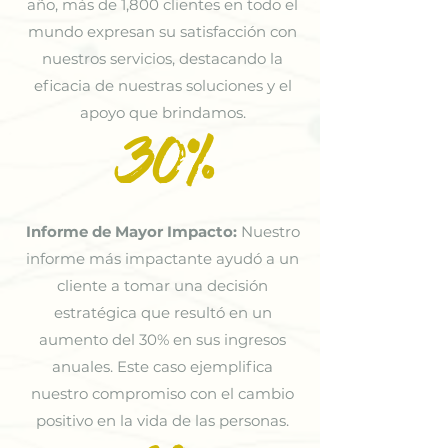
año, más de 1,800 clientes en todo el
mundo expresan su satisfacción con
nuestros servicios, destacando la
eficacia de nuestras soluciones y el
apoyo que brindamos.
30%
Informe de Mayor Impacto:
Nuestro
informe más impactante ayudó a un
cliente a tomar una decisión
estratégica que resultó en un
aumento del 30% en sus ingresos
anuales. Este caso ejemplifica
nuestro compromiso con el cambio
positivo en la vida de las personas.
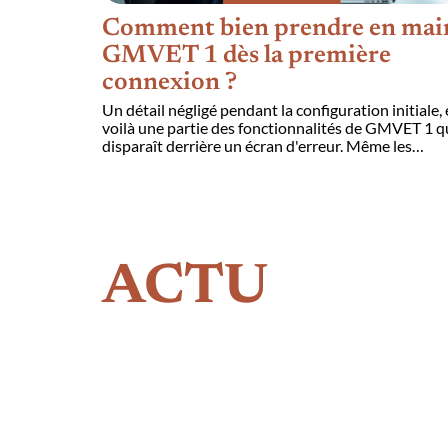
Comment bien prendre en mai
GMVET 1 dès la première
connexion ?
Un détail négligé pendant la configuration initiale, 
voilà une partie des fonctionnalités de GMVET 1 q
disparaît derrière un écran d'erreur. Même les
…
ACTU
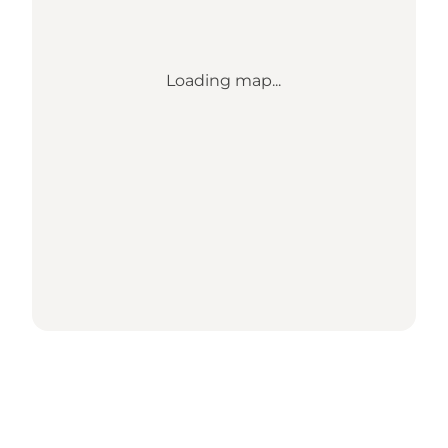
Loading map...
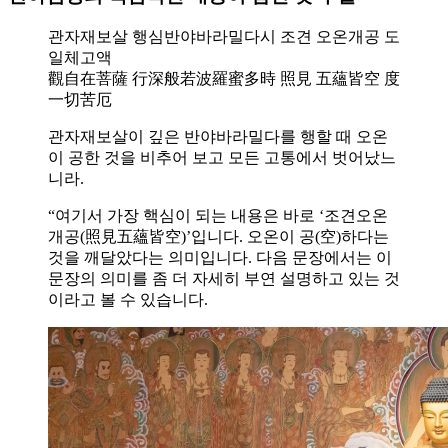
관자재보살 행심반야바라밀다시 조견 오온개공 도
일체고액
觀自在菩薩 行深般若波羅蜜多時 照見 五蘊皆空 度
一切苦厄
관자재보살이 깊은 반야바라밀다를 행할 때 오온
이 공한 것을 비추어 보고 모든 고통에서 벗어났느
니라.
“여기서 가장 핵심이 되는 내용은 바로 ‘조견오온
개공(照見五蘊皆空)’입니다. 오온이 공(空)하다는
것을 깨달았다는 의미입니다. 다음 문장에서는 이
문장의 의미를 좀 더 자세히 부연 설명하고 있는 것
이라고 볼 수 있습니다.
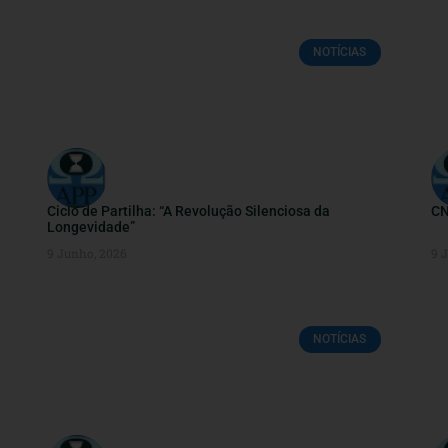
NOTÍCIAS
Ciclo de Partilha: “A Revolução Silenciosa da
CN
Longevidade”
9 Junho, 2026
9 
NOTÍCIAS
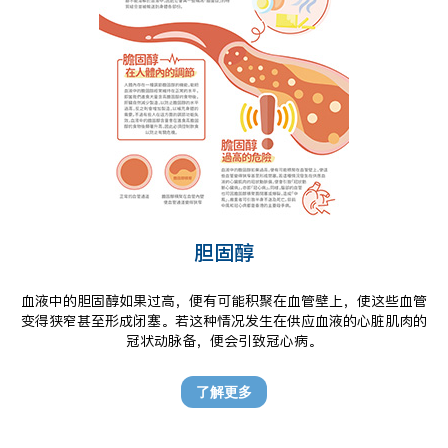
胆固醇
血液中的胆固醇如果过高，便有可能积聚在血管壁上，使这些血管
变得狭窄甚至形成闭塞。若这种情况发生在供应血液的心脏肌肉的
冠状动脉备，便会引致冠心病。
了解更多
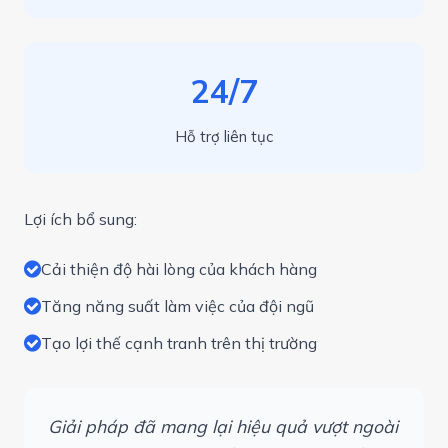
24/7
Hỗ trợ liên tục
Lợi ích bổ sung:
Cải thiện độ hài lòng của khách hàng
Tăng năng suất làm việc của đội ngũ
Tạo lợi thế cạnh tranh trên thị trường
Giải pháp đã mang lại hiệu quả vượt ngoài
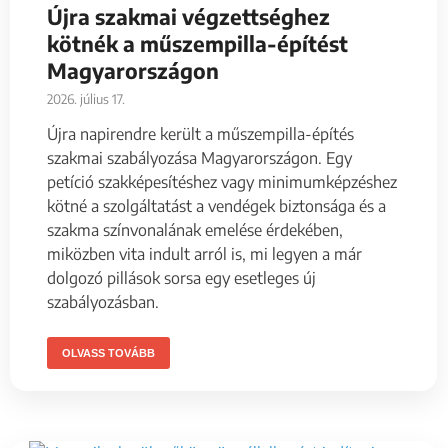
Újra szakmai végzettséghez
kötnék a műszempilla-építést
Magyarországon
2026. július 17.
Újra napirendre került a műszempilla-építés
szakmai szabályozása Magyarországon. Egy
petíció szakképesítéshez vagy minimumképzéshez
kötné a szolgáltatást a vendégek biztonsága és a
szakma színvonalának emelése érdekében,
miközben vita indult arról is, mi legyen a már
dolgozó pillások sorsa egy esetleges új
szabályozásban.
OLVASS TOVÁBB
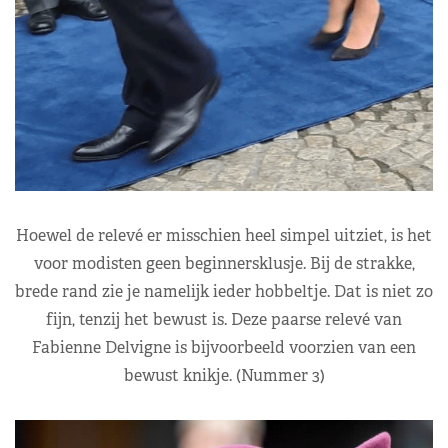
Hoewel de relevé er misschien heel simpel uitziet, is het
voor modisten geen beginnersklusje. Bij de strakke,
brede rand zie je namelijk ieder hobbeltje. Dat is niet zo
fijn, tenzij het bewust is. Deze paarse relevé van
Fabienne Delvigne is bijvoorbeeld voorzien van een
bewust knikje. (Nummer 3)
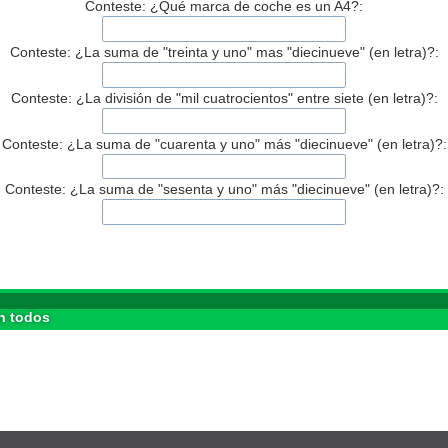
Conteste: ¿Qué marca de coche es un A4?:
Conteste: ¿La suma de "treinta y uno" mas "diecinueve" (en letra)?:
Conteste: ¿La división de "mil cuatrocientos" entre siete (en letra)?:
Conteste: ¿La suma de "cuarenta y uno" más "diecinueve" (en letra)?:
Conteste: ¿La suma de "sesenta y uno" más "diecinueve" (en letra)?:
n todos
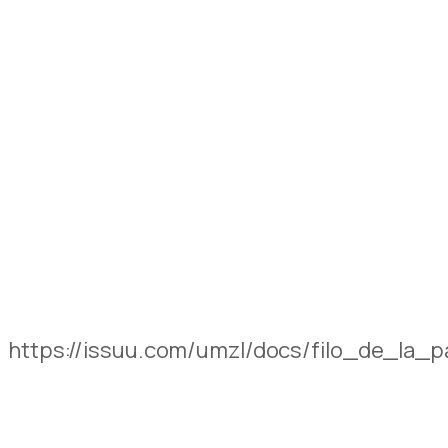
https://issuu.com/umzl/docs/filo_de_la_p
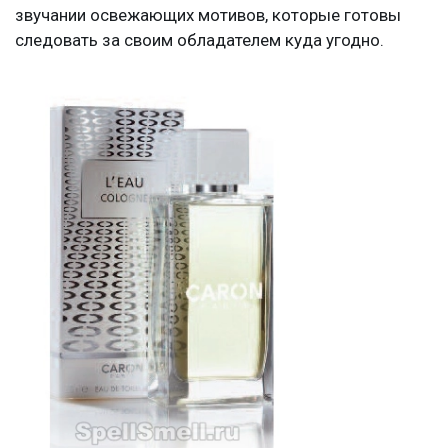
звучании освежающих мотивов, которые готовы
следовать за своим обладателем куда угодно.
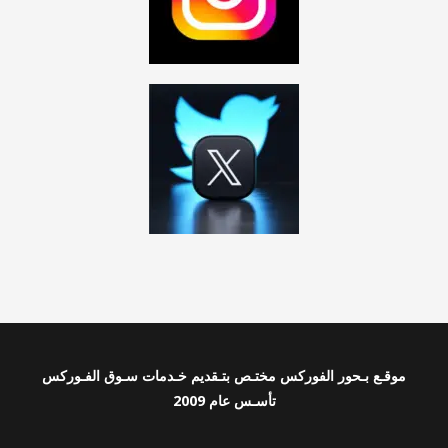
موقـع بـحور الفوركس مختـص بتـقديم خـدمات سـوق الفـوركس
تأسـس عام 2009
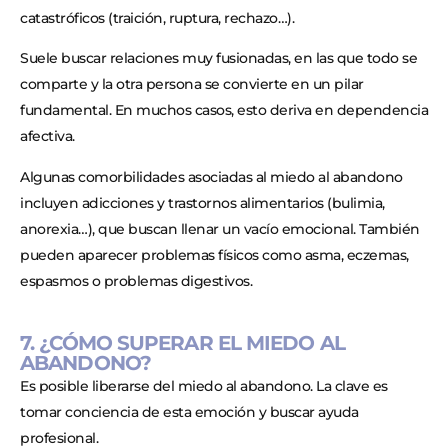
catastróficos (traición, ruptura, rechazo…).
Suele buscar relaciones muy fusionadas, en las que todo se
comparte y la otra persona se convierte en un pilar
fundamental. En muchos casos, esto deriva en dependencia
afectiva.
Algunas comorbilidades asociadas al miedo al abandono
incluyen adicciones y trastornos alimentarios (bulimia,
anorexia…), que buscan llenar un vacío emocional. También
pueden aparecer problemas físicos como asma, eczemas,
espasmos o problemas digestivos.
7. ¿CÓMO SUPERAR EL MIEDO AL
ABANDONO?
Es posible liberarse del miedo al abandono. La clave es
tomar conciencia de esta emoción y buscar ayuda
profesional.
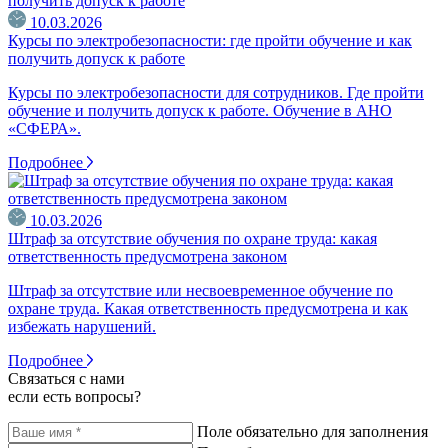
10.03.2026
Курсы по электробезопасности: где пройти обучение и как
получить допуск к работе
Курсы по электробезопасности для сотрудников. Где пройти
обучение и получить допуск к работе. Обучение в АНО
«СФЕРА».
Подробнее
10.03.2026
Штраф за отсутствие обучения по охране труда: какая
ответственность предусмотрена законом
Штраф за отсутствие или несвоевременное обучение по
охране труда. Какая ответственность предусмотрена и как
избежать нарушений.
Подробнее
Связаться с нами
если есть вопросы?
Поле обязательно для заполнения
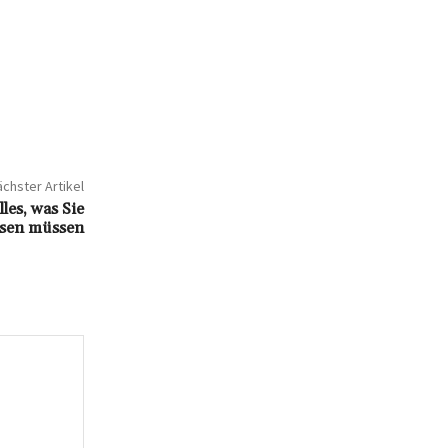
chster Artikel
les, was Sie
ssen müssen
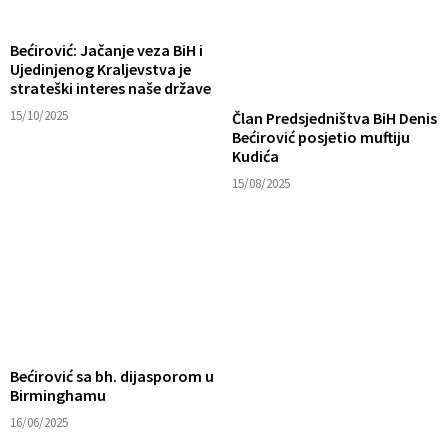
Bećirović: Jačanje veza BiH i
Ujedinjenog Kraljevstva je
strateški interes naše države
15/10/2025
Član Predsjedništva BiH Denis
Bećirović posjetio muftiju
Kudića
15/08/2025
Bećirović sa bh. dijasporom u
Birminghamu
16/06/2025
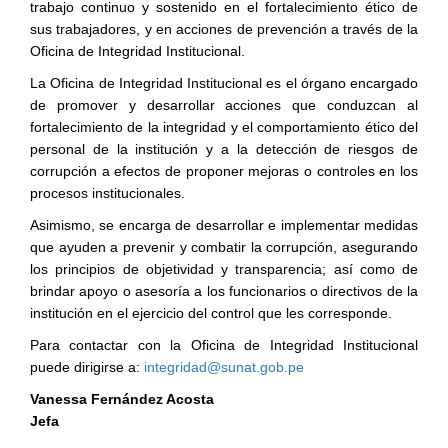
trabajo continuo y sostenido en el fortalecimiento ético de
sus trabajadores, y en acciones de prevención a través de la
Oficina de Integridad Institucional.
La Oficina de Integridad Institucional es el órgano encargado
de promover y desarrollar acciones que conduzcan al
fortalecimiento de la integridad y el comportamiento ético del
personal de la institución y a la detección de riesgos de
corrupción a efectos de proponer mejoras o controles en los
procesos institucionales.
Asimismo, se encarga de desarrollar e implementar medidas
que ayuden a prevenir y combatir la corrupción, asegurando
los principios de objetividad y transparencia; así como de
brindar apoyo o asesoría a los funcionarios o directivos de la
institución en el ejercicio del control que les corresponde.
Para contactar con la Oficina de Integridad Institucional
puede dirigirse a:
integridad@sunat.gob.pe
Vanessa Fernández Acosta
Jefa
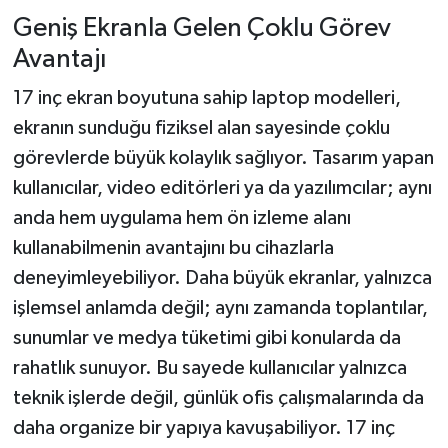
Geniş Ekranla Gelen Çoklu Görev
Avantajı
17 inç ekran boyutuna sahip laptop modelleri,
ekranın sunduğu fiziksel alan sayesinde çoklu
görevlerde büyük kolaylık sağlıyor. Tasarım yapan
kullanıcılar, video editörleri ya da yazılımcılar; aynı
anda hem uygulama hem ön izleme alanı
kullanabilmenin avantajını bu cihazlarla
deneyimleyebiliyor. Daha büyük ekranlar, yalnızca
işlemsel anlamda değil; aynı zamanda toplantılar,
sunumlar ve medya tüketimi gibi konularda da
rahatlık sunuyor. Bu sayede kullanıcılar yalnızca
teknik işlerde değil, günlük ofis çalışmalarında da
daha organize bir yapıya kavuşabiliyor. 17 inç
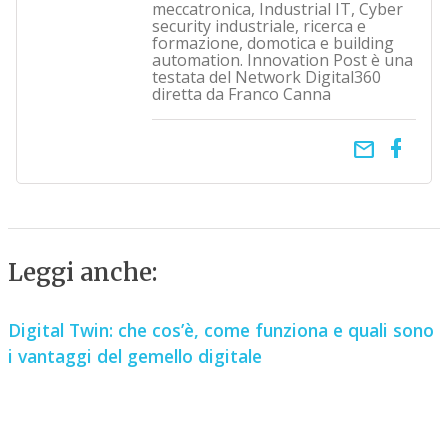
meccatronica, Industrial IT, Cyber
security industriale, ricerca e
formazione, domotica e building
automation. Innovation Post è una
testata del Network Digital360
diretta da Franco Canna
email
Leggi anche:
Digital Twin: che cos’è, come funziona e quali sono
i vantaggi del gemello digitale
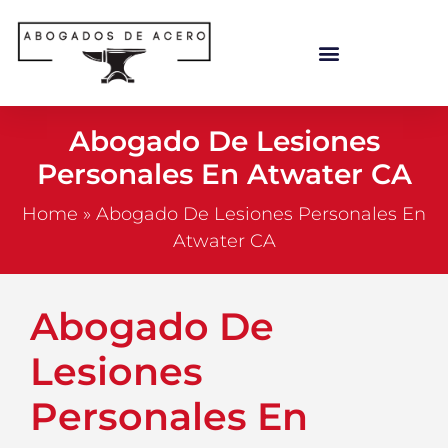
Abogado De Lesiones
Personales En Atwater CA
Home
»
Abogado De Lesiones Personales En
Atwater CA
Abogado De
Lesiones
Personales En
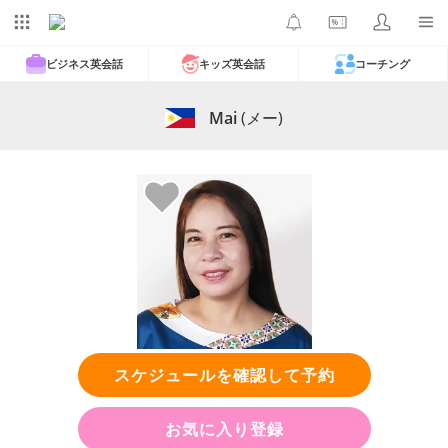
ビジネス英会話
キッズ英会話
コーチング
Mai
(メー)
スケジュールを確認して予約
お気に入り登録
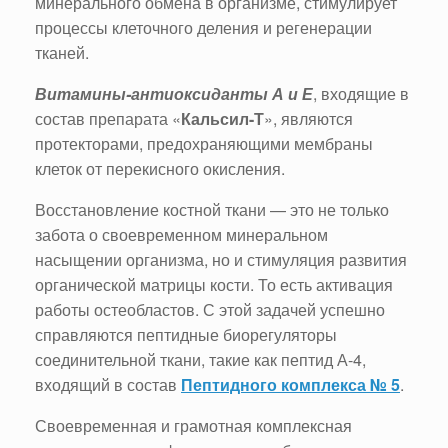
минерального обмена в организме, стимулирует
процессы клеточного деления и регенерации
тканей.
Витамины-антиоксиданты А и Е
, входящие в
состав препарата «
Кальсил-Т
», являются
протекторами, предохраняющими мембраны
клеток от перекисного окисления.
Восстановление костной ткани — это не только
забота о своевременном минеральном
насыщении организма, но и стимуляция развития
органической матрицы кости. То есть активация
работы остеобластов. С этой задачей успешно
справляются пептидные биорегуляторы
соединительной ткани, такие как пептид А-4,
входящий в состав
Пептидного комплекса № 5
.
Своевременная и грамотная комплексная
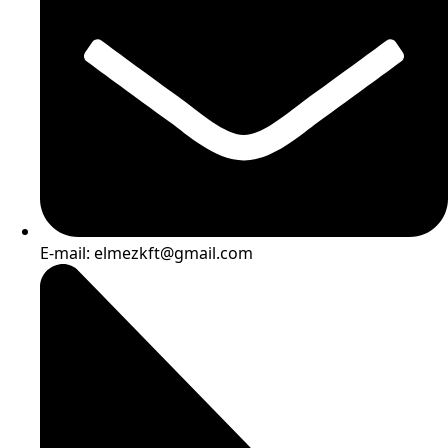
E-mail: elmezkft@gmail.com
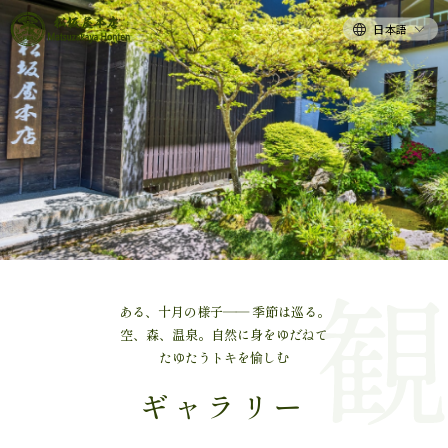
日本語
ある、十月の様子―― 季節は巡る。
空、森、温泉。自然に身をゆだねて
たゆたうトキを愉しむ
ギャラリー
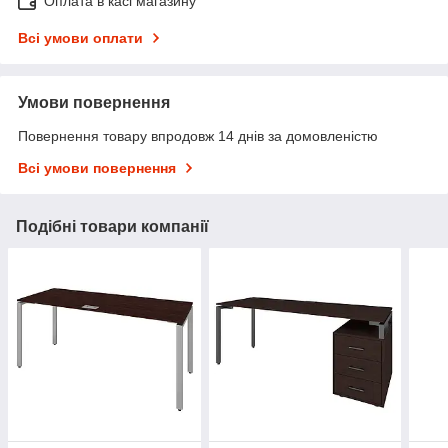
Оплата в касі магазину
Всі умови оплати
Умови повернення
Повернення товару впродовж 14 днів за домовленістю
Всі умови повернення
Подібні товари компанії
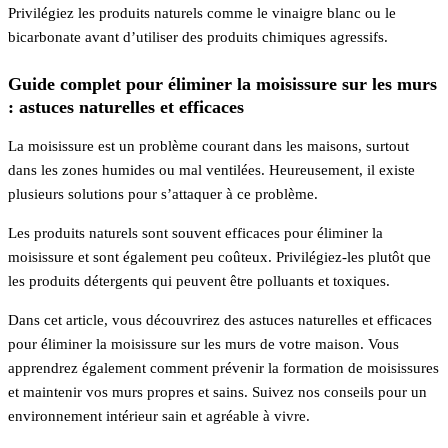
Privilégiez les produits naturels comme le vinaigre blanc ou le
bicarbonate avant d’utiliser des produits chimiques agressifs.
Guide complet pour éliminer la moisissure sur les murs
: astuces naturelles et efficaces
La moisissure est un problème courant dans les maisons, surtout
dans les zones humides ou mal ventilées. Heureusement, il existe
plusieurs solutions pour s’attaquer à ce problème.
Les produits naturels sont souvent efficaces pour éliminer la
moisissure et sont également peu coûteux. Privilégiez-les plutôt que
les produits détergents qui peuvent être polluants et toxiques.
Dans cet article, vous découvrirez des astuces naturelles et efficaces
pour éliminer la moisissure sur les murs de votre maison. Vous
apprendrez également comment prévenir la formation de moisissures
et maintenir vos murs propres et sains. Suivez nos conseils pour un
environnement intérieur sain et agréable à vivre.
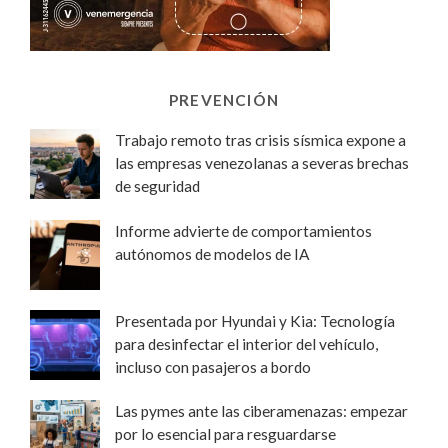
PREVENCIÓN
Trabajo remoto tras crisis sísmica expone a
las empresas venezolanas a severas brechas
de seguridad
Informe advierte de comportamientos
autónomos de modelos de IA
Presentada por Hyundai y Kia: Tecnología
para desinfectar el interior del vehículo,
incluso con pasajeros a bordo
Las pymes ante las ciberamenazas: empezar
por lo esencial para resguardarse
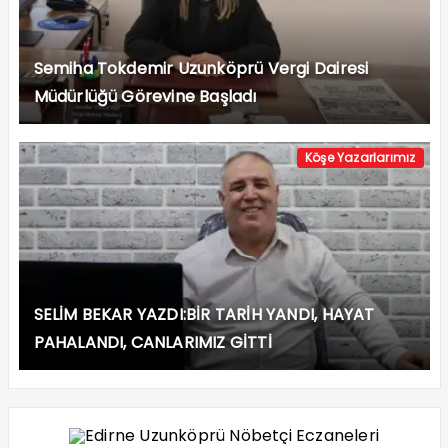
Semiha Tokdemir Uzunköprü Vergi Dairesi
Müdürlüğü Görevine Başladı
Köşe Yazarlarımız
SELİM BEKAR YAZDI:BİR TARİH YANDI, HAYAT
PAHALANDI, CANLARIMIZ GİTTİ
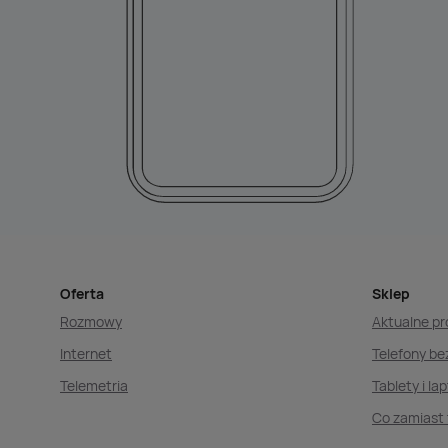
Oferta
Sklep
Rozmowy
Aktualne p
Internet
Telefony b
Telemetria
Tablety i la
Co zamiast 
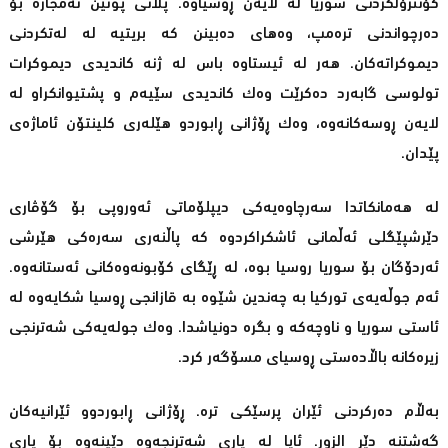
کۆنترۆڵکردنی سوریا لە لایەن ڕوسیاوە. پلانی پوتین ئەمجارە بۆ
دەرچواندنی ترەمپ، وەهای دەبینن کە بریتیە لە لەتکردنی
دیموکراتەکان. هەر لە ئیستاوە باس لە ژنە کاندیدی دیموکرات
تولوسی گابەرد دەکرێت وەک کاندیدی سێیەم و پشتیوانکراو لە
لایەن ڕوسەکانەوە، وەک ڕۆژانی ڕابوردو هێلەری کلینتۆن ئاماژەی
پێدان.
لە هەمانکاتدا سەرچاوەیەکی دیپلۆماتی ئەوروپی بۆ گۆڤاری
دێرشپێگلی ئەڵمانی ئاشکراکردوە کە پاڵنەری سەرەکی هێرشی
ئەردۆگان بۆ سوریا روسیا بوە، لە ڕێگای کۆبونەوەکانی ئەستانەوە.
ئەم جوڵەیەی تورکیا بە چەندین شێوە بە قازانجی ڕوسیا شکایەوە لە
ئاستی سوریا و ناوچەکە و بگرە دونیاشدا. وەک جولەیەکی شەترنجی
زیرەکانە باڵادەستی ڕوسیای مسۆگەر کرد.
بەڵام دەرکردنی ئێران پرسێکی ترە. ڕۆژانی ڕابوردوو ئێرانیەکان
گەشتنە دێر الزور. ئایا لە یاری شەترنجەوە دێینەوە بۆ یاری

■ **What is expected**: Copy only these lines from the records above, exactly: the one with "Hỗ trợ liên tục", the one with "anorexia…), que buscan", and those between. Skip the pictures.

■ **Completed task**:
Hỗ trợ liên tục
Lợi ích bổ sung:
Cải thiện độ hài lòng của khách hàng
Tăng năng suất làm việc của đội ngũ
Tạo lợi thế cạnh tranh trên thị trường
Giải pháp đã mang lại hiệu quả vượt ngoài
Újra szakmai végzettséghez
kötnék a műszempilla-építést
Magyarországon
2026. július 17.
Újra napirendre került a műszempilla-építés
szakmai szabályozása Magyarországon. Egy
petíció szakképesítéshez vagy minimumképzéshez
kötné a szolgáltatást a vendégek biztonsága és a
szakma színvonalának emelése érdekében,
miközben vita indult arról is, mi legyen a már
dolgozó pillások sorsa egy esetleges új
szabályozásban.
OLVASS TOVÁBB
Hoewel de relevé er misschien heel simpel uitziet, is het
voor modisten geen beginnersklusje. Bij de strakke,
brede rand zie je namelijk ieder hobbeltje. Dat is niet zo
fijn, tenzij het bewust is. Deze paarse relevé van
Fabienne Delvigne is bijvoorbeeld voorzien van een
bewust knikje. (Nummer 3)
Conteste: ¿Qué marca de coche es un A4?:
Conteste: ¿La suma de "treinta y uno" mas "diecinueve" (en letra)?:
Conteste: ¿La división de "mil cuatrocientos" entre siete (en letra)?:
Conteste: ¿La suma de "cuarenta y uno" más "diecinueve" (en letra)?:
Conteste: ¿La suma de "sesenta y uno" más "diecinueve" (en letra)?:
n todos
https://issuu.com/umzl/docs/filo_de_la_p
звучании освежающих мотивов, которые готовы
следовать за своим обладателем куда угодно.
موقـع بـحور الفوركس مختـص بتـقديم خـدمات سـوق الفـوركس
تأسـس عام 2009
catastróficos (traición, ruptura, rechazo…).
Suele buscar relaciones muy fusionadas, en las que todo se
comparte y la otra persona se convierte en un pilar
fundamental. En muchos casos, esto deriva en dependencia
afectiva.
Algunas comorbilidades asociadas al miedo al abandono
incluyen adicciones y trastornos alimentarios (bulimia,
anorexia…), que buscan llenar un vacío emocional. También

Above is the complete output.